# L3d: The Quicksort Algorithm
In this lab, we compare the average runtime of a recursive [Quicksort](https://en.wikipedia.org/wiki/Quicksort) implementation to a [Bubblesort implementation](https://en.wikipedia.org/wiki/Bubble_sort) and [Julia's built-in sort function](https://docs.julialang.org/en/v1/base/sort/#Base.sort) using [the BenchmarkTools.jl package](https://github.com/JuliaCI/BenchmarkTools.jl). 

We'll complete three main tasks in this notebook:
- **Task 1**: In this task, you will implement the Bubblesort algorithm, test your implementation for correctness, and benchmark its performance across different array sizes to establish a baseline to compare other algorithms against.
- **Task 2**: In the second task, we'll test an existing Quicksort implementation for correctness and benchmark its performance to compare against Bubblesort.
- **Task 3**: Finally, we'll benchmark Julia's built-in sort function to see how our custom implementations compare against an optimized library solution.

### Algorithms
Bubblesort is a simple method of ordering a list. 

> __How does Bubblesort work?__ It involves repeatedly passing through the list, comparing adjacent items, and swapping any two neighboring items that are out of order.
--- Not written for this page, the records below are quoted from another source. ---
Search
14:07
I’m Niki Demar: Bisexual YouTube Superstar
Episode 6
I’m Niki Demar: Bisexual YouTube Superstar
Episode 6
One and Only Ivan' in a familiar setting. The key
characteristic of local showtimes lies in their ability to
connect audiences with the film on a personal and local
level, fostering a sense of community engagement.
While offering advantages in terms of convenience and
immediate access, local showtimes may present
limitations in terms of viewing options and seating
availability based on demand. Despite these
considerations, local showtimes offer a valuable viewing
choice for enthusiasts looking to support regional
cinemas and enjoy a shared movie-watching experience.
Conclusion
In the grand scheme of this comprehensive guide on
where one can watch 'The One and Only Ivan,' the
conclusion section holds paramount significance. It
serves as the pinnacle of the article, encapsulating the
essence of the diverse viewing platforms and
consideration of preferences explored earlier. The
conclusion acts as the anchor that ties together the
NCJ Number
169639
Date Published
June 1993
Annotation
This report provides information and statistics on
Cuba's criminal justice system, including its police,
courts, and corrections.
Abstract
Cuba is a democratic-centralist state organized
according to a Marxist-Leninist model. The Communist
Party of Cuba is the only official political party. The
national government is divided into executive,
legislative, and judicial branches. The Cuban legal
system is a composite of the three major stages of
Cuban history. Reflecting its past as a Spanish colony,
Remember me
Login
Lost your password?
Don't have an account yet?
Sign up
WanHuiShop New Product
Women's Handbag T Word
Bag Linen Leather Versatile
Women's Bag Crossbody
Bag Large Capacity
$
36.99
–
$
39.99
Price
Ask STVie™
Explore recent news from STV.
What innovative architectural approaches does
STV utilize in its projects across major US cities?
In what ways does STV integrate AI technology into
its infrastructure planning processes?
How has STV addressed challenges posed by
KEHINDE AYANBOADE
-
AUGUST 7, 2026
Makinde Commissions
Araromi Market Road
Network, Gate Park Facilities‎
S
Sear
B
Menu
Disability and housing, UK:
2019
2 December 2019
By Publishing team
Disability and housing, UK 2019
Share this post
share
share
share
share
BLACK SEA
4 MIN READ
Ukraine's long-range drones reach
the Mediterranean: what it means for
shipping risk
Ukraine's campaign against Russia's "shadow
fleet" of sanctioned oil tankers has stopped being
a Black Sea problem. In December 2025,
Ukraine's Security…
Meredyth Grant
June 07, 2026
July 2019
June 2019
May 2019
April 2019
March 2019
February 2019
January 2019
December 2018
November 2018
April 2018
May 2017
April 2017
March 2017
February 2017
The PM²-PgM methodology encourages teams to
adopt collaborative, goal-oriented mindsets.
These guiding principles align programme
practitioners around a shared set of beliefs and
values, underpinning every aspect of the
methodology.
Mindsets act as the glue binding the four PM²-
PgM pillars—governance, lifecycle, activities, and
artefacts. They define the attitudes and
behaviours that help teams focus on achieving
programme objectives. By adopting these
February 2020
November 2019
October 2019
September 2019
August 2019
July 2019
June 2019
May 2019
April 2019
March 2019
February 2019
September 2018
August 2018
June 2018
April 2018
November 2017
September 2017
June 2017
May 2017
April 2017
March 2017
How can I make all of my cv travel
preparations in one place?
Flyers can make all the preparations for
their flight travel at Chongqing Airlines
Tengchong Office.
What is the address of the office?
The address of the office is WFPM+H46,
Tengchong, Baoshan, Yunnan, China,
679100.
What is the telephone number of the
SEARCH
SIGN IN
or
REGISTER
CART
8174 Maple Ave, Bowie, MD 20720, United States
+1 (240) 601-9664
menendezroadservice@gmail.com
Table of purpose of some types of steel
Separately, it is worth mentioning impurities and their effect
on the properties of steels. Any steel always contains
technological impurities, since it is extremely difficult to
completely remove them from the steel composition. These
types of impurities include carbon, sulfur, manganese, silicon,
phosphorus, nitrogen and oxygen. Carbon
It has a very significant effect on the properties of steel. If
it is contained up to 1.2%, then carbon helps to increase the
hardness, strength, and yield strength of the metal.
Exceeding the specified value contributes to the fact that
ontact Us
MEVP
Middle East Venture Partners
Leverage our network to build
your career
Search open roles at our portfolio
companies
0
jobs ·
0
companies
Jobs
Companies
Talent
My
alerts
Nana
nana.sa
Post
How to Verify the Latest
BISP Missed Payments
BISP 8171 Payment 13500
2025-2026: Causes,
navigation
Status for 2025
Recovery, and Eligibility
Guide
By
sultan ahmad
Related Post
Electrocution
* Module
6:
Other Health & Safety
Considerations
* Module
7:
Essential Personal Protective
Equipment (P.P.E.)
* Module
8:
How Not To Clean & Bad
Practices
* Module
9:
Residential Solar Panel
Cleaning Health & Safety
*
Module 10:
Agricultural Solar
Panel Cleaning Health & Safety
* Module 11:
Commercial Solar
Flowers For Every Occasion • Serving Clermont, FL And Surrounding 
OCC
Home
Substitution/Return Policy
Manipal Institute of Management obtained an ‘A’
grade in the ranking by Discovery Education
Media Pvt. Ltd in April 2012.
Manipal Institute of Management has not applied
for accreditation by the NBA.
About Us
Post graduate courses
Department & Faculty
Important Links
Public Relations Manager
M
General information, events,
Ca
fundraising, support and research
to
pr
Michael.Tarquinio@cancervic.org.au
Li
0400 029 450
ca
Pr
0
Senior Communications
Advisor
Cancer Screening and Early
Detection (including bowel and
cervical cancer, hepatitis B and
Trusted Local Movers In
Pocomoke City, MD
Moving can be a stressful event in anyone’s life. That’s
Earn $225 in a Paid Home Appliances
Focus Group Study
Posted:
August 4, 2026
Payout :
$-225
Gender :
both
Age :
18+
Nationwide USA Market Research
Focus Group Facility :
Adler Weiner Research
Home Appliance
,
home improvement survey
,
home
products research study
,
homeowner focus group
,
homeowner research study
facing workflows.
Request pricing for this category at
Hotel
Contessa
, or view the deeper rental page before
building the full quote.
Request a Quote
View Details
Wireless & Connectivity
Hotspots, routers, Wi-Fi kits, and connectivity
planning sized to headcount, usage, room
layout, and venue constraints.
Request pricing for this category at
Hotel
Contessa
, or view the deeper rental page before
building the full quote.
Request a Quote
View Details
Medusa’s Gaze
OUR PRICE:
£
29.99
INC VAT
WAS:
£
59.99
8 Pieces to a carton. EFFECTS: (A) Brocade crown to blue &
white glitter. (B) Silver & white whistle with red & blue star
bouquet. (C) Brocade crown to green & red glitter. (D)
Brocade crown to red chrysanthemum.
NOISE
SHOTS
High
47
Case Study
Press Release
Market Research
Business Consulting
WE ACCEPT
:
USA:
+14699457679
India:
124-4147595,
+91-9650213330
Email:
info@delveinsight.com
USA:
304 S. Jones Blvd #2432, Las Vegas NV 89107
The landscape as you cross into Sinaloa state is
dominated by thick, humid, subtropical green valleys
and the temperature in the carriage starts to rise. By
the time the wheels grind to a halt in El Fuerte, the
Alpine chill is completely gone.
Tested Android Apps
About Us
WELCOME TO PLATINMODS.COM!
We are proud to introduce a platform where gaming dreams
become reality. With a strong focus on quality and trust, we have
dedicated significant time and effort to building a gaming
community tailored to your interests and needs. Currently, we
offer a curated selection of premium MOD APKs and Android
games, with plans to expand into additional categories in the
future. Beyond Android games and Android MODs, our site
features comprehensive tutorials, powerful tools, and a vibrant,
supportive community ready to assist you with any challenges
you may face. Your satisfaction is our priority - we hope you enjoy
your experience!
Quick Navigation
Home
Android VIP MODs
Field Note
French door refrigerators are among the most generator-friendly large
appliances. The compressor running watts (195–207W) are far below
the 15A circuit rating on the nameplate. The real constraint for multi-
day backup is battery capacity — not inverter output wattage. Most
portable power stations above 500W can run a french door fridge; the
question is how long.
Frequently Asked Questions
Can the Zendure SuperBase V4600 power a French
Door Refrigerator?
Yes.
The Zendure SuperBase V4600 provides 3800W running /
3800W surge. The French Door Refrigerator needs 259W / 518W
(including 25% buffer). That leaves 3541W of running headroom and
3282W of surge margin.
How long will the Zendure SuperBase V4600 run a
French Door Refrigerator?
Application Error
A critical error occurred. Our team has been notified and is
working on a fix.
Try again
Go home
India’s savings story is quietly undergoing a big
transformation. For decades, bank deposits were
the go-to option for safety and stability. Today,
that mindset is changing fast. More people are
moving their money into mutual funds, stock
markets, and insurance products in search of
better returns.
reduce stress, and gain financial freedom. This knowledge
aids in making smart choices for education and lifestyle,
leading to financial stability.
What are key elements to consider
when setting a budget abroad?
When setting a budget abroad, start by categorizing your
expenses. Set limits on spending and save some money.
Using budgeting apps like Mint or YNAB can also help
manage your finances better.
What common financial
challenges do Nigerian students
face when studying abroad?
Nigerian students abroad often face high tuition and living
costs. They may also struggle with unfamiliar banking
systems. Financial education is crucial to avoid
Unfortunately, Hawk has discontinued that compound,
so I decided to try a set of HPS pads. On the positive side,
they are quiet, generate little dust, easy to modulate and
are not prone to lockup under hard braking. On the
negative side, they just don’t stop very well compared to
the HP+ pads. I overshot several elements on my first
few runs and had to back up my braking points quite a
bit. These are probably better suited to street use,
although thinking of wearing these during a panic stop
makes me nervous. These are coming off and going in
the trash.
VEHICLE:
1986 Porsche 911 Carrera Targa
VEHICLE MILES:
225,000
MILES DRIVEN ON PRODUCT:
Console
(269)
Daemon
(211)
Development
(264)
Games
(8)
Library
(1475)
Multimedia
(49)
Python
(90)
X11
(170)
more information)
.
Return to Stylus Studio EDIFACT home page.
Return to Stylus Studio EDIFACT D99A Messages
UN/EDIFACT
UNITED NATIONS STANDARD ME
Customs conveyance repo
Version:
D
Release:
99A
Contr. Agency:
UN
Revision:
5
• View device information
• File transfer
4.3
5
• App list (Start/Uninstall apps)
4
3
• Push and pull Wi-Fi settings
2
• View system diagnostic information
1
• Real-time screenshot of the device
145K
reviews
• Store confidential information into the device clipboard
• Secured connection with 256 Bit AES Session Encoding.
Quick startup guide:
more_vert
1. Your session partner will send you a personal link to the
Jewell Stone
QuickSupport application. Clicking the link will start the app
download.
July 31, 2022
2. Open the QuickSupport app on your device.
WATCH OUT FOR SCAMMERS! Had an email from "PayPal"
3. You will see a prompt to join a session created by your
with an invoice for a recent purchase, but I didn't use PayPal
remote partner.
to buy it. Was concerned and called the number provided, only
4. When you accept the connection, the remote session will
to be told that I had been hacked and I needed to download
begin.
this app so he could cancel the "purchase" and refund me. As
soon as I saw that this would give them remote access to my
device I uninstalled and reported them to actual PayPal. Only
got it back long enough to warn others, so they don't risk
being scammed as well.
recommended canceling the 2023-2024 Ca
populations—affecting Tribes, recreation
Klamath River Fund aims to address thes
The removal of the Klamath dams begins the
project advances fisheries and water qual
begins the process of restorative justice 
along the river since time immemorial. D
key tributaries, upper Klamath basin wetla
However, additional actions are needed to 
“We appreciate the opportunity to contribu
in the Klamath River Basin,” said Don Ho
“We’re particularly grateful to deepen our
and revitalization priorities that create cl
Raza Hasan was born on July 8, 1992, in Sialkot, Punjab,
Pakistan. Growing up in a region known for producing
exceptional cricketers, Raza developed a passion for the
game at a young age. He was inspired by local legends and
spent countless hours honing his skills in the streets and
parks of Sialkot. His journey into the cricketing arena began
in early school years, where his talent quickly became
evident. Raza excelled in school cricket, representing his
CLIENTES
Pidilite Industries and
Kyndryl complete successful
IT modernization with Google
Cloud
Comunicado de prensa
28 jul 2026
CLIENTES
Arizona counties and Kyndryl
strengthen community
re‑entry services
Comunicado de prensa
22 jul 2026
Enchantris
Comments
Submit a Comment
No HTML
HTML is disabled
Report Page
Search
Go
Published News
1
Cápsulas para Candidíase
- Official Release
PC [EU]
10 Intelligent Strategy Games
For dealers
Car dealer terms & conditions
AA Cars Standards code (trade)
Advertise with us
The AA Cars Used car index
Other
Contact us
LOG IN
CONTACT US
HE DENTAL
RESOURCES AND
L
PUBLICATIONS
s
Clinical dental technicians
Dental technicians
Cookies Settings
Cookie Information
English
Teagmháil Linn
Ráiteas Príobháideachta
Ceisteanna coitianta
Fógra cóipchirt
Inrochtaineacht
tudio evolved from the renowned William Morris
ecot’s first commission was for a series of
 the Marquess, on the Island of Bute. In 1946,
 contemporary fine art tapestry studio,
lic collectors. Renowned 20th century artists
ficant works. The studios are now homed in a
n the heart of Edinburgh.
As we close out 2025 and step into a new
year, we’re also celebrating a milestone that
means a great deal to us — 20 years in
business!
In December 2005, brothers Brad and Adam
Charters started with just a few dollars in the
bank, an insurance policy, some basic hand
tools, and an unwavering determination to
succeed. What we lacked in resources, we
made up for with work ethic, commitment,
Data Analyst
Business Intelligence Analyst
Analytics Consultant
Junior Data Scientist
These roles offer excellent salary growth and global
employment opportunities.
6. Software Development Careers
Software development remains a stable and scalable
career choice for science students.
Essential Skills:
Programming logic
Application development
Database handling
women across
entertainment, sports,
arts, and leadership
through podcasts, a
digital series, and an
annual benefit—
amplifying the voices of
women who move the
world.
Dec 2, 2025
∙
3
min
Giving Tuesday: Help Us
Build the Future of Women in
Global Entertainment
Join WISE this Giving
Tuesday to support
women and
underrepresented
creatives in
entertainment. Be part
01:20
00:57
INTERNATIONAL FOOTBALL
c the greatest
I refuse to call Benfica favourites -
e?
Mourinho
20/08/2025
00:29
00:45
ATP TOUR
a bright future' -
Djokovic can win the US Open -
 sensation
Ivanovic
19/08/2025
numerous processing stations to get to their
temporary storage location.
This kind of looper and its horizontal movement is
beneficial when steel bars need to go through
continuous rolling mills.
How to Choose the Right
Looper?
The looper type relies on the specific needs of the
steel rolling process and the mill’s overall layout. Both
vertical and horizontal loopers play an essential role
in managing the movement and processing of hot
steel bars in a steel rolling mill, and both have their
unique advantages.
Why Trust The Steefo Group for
The algorithm gets its name because smaller elements "bubble" to the top of the list, just like how air bubbles rise to the surface of water.
> 
> Let's take a look at the Bubblesort algorithm in more detail [here](CHEME-5800-L3d-Algorithm-Bubblesort-Fall-2025.ipynb).


Quicksort takes a different approach to sorting. 

> __How does Quicksort work?__ Quicksort is a recursive sorting algorithm that works by selecting a pivot element and partitioning the remaining elements into two sub-arrays based on their value relative to the pivot. The algorithm then recursively sorts the sub-arrays until they have fewer than two elements. The choice of pivot is critical for the algorithm's efficiency.
> 
> Let's take a look at the Quicksort algorithm [here](CHEME-5800-L3d-Algorithm-Quicksort-Fall-2025.ipynb).

We are going to see some surprising results! Let's get started!
___

## Setup, Data, and Prerequisites
First, we set up the computational environment by including the `Include.jl` file and loading any needed resources.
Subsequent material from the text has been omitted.